El invierno del resentimiento

Se dice con ligereza que el feminismo es causa, cuando en realidad fue efecto. Un humo que salió de hogueras encendidas en otra parte, más honda y escondida. Las mujeres que marcharon con pancartas y canciones quizá no lo sabían o no quisieron saberlo, pero la semilla no estaba en su grito, sino en el suelo que ya había cambiado.

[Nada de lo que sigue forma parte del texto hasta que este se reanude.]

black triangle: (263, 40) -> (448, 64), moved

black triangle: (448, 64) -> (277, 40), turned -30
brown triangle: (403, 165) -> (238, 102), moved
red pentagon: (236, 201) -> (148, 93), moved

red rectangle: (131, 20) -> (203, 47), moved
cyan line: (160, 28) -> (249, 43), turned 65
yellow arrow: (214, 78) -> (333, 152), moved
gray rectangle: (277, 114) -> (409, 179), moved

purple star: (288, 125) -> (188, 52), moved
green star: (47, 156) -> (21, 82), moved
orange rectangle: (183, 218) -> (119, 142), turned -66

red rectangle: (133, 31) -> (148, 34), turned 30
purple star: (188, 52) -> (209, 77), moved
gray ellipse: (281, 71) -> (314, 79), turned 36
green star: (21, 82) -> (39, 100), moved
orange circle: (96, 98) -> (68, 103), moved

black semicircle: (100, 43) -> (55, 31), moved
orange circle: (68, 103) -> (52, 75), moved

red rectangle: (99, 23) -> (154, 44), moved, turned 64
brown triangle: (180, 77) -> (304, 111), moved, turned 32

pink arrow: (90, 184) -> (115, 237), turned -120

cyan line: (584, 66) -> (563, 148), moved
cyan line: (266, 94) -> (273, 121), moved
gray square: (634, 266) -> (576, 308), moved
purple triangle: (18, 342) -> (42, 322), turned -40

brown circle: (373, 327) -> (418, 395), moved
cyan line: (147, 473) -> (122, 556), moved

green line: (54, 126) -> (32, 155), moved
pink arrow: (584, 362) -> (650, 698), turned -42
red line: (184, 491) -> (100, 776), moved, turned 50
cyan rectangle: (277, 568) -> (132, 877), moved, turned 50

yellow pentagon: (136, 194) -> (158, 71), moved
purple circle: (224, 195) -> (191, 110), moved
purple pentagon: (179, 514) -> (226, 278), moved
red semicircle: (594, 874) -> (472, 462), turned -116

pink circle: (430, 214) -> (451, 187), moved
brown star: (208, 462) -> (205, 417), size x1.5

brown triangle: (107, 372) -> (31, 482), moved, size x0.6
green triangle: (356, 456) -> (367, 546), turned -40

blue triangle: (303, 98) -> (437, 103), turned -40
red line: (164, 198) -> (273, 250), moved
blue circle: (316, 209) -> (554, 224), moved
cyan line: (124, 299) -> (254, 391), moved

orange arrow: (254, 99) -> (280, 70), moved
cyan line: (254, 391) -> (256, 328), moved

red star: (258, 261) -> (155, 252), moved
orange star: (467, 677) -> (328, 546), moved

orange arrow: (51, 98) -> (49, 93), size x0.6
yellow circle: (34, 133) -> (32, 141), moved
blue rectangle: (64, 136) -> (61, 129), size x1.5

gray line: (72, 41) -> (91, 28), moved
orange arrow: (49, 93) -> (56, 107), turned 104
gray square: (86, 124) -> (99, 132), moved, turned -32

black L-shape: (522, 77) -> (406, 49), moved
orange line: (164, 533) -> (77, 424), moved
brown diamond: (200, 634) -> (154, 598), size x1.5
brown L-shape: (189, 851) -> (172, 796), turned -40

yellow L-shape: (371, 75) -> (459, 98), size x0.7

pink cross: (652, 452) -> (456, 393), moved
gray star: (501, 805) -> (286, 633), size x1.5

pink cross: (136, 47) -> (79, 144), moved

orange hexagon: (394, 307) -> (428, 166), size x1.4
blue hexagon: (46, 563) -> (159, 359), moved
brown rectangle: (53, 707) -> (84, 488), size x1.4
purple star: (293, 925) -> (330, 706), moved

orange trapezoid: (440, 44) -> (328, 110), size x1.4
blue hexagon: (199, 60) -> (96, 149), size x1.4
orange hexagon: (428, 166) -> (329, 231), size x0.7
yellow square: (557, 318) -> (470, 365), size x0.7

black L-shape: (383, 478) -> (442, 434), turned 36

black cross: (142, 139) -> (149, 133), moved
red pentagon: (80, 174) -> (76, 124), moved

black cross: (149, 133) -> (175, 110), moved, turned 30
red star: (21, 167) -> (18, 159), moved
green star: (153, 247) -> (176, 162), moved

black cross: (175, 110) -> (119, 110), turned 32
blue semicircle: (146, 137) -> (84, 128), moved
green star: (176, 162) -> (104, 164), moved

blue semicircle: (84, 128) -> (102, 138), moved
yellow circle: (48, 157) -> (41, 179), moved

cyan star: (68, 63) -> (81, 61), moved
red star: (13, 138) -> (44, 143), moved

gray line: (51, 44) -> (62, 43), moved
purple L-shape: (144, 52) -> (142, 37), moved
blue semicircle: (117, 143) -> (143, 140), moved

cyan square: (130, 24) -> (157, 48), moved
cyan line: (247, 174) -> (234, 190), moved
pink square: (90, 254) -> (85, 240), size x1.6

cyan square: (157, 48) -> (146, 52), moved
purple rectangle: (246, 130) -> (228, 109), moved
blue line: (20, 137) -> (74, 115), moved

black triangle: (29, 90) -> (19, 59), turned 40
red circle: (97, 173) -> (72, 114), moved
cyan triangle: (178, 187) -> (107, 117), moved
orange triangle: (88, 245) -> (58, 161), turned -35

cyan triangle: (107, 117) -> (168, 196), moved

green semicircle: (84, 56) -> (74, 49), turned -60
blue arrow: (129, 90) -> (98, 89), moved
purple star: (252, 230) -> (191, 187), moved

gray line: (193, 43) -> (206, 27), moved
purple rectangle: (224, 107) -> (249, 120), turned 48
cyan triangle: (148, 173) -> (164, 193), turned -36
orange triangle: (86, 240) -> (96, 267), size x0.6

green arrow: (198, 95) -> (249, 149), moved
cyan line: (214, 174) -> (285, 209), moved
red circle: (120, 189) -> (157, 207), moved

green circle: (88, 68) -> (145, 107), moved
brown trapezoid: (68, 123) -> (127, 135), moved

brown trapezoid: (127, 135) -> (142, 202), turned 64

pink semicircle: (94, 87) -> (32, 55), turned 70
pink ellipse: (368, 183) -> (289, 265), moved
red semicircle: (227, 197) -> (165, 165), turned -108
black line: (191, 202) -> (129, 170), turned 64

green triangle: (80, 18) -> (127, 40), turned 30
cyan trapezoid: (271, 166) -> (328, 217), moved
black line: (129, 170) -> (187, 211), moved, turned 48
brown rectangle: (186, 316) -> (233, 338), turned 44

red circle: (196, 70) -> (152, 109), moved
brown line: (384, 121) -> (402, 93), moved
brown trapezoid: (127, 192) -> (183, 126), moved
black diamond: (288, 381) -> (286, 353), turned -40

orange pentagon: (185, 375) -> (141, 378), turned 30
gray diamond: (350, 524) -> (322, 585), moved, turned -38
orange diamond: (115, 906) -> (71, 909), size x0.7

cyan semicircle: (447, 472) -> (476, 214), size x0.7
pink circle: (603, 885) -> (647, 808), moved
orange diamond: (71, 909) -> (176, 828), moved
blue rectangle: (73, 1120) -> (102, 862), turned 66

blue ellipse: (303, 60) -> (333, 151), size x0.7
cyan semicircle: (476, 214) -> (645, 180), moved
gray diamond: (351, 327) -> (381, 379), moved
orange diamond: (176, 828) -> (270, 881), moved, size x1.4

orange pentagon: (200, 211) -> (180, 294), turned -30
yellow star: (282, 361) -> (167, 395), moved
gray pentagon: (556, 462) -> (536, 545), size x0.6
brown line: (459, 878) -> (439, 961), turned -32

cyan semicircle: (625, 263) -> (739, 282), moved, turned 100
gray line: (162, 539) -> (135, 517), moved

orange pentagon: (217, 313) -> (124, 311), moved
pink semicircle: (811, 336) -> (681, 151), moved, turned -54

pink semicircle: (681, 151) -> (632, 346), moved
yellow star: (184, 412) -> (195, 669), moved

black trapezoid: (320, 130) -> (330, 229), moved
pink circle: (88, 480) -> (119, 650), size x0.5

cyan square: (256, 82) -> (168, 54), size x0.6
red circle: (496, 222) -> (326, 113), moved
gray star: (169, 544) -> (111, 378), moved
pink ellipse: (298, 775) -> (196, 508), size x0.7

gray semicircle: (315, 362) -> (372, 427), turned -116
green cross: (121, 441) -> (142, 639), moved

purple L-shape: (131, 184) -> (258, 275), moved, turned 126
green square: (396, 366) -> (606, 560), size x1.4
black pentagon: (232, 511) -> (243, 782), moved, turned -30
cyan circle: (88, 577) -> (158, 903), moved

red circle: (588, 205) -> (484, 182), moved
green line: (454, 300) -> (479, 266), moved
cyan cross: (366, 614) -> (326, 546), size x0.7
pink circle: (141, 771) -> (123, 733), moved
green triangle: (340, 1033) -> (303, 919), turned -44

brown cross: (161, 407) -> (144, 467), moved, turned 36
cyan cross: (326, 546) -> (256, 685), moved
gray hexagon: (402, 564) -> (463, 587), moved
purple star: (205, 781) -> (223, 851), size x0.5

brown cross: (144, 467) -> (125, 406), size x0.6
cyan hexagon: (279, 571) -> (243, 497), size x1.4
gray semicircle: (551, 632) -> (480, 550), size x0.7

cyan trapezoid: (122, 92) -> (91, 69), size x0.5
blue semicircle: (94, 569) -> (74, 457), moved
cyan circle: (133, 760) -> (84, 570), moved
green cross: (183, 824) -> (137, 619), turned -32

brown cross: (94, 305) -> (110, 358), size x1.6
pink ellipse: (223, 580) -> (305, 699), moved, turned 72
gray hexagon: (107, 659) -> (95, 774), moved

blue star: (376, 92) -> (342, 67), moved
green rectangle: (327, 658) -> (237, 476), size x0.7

Todo empezó en los años cincuenta, cuando un pequeño comprimido de color tenue separó el placer del hijo, el abrazo del nacimiento. No fue la píldora lo que prendió la hoguera, sino la voluntad de millones de mujeres que, como una marejada invisible, la recibieron y la hicieron eficaz. Ninguna voluntad se mueve sin un motivo. Tú no te levantarás siquiera de la silla si un motivo no te impulsa. El impulso de aquellas mujeres vino del trabajo y se enfiló, en una suerte de paradoja, al sostenimiento de la familia de siempre.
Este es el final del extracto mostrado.